Un soir en rentrant, on croise une anglaise qu’on ne connait pas mais qui apostrophe ma girlfriend : « Salut toi, je ne t’avais pas reconnue habillé ». Je rigole moyen.
Une seule fois on voyage dans l’ile pour aller découvrir le très beau village de Sigri, juste à coté. Mais malgré la beauté de la petite crique caché, notre plage d’Eressos nous manque et on veut vite revenir chez nous.
Je ne vais pas vous révéler ici tous les détails de la vie à Lesvos parce que ça gâcherait la surprise quand enfin vous aussi vous aurez l’occasion d’y aller faire un tour.
Juste un dernier truc. Avant de partir, ma copine Mariella m’avait raconté le mythe définitif de Skala Eressos.
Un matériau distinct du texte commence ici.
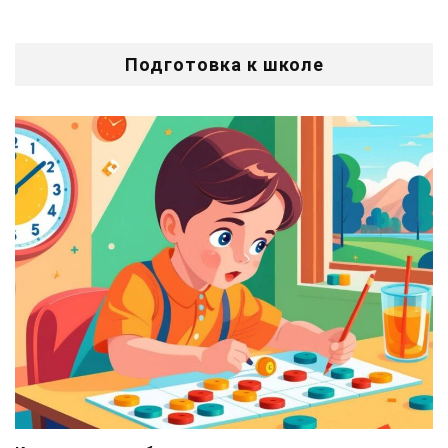
Подготовка к школе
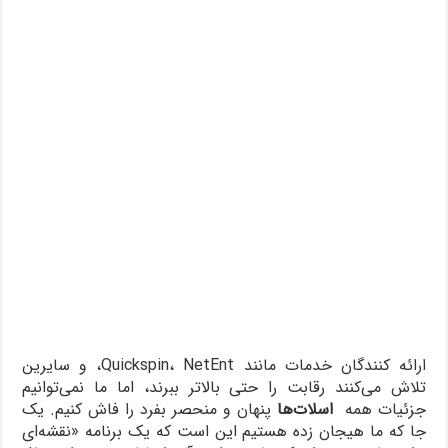
ارائه کنندگان خدمات مانند Quickspin، NetEnt، و سایرین
تلاش می‌کنند رقابت را حتی بالاتر ببرند، اما ما نمی‌توانیم
جزئیات همه
اسلات‌ها
پنهان و منحصر بفرد را فاش کنیم. یک
جا که ما هیجان زده هستیم این است که یک برنامه «نقشه‌ای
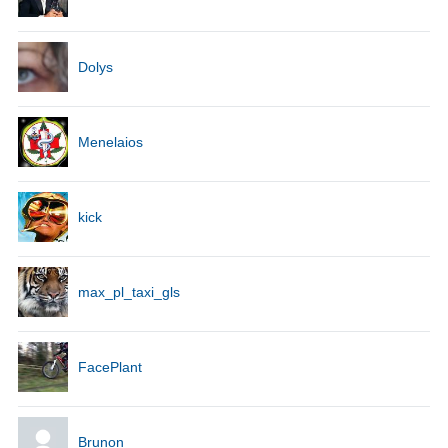
Dolys
Menelaios
kick
max_pl_taxi_gls
FacePlant
Brunon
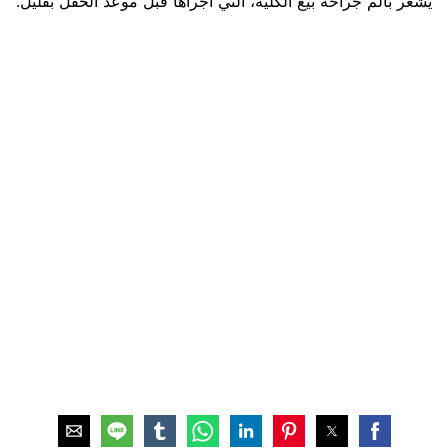
يشعر بألم جراحة بيع الكلية، التي أجراها قبل موعد الحفل بقليل.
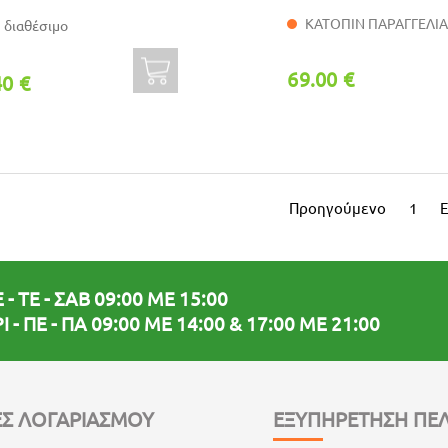
ΚΑΤΟΠΙΝ ΠΑΡΑΓΓΕΛΙ
 διαθέσιμο
69.00 €
40 €
Προηγούμενο
1
 - ΤΕ - ΣΑΒ 09:00 ΜΕ 15:00
Ι - ΠΕ - ΠΑ 09:00 ΜΕ 14:00 & 17:00 ΜΕ 21:00
Σ ΛΟΓΑΡΙΑΣΜΟΥ
ΕΞΥΠΗΡΕΤΗΣΗ ΠΕ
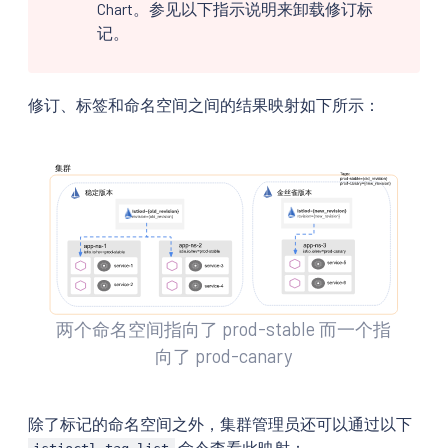
Chart。参见以下指示说明来卸载修订标
记。
修订、标签和命名空间之间的结果映射如下所示：
两个命名空间指向了 prod-stable 而一个指
向了 prod-canary
除了标记的命名空间之外，集群管理员还可以通过以下
命令查看此映射：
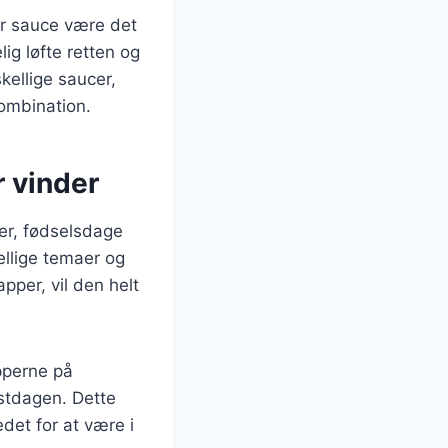
ker sauce være det
ig løfte retten og
kellige saucer,
ombination.
r vinder
ner, fødselsdage
kellige temaer og
pper, vil den helt
pperne på
estdagen. Dette
det for at være i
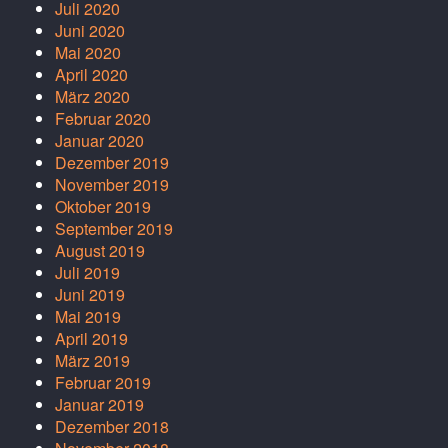
Juli 2020
Juni 2020
Mai 2020
April 2020
März 2020
Februar 2020
Januar 2020
Dezember 2019
November 2019
Oktober 2019
September 2019
August 2019
Juli 2019
Juni 2019
Mai 2019
April 2019
März 2019
Februar 2019
Januar 2019
Dezember 2018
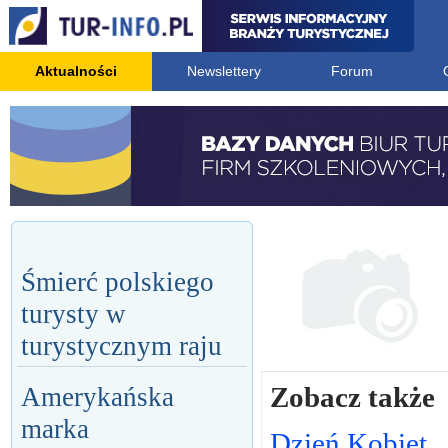
Aktualności
Newslettery
Forum
Śmierć polskiego
turysty w
turystycznym raju
Zobacz także
Amerykańska
marka
Dzień Kobiet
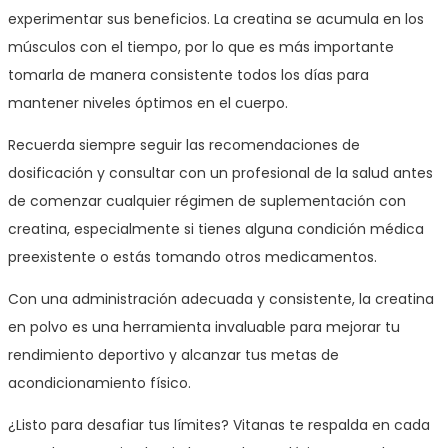
experimentar sus beneficios. La creatina se acumula en los
músculos con el tiempo, por lo que es más importante
tomarla de manera consistente todos los días para
mantener niveles óptimos en el cuerpo.
Recuerda siempre seguir las recomendaciones de
dosificación y consultar con un profesional de la salud antes
de comenzar cualquier régimen de suplementación con
creatina, especialmente si tienes alguna condición médica
preexistente o estás tomando otros medicamentos.
Con una administración adecuada y consistente, la creatina
en polvo es una herramienta invaluable para mejorar tu
rendimiento deportivo y alcanzar tus metas de
acondicionamiento físico.
¿Listo para desafiar tus límites? Vitanas te respalda en cada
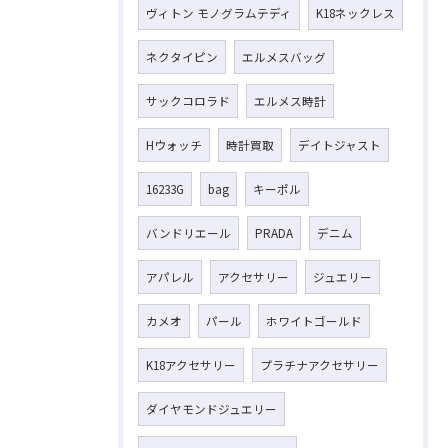
ヴィトン モノグラムテディ
K18ネックレス
ネクタイピン
エルメスバッグ
サックコロラド
エルメス時計
Hウォッチ
時計買取
デイトジャスト
16233G
bag
キーポル
バンドリエール
PRADA
デニム
アパレル
アクセサリー
ジュエリー
カメオ
パール
ホワイトゴールド
K18アクセサリー
プラチナアクセサリー
ダイヤモンドジュエリー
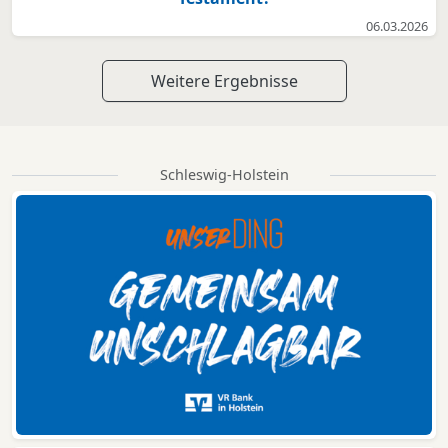
06.03.2026
Weitere Ergebnisse
Schleswig-Holstein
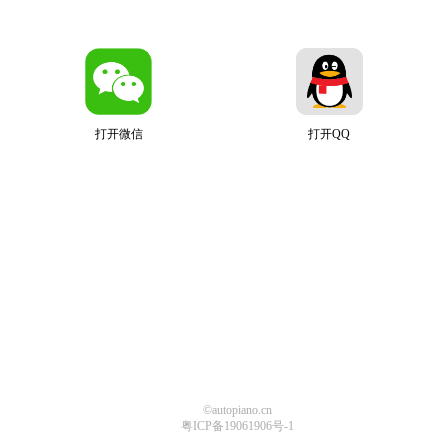
打开微信
打开QQ
©autopiano.cn
粤ICP备19061906号-1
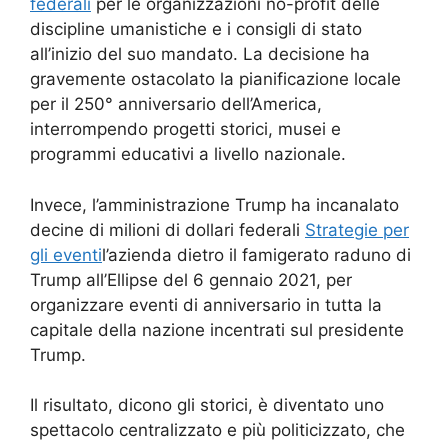
federali
per le organizzazioni no-profit delle
discipline umanistiche e i consigli di stato
all’inizio del suo mandato. La decisione ha
gravemente ostacolato la pianificazione locale
per il 250° anniversario dell’America,
interrompendo progetti storici, musei e
programmi educativi a livello nazionale.
Invece, l’amministrazione Trump ha incanalato
decine di milioni di dollari federali
Strategie per
gli eventi
l’azienda dietro il famigerato raduno di
Trump all’Ellipse del 6 gennaio 2021, per
organizzare eventi di anniversario in tutta la
capitale della nazione incentrati sul presidente
Trump.
Il risultato, dicono gli storici, è diventato uno
spettacolo centralizzato e più politicizzato, che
Elle m’a dit qu’une année d’il y a longtemps, alors qu’elle y passait ses vacances, un beau jour du mois d’aout, un grand bateau de croisière avait jeté l’ancre dans la baie. Elle m’a dit que pendant que avec ses copines elles bronzent nues sur la plage, de ce grand bateau étaient descendues une quantité incongrue de femmes. Des canots avaient en effet débarqué sur la plage et en quelque minutes Mariella et ses copines s’étaient retrouvées entourées par un épais troupeau de baleines, c’est à dire des américaines de grande taille (par rapport à Mari qui fait 1m60 à peine). C’était la Olivia Cruise, la croisière 100% lesbienne. J’ai passé toutes les vacances à l’attendre, en vain. C’est surement à cause de la crise.